Transcribe exactly, and only, the lines that run from the one containing "time of year" through the end of the records.

* Source data
________________________________________
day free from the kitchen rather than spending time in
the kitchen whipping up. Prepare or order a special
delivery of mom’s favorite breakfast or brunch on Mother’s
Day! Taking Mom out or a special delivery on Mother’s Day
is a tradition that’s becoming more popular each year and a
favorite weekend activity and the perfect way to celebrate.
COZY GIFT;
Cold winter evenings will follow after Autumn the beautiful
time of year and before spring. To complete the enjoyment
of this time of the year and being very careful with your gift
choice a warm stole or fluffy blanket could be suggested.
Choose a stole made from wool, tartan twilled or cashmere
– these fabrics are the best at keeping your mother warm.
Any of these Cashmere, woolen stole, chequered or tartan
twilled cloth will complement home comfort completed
________________________________________
* RESULT FOR THIS EXERCISE
time of year and before spring. To complete the enjoyment
of this time of the year and being very careful with your gift
choice a warm stole or fluffy blanket could be suggested.
Choose a stole made from wool, tartan twilled or cashmere
– these fabrics are the best at keeping your mother warm.
Any of these Cashmere, woolen stole, chequered or tartan
twilled cloth will complement home comfort completed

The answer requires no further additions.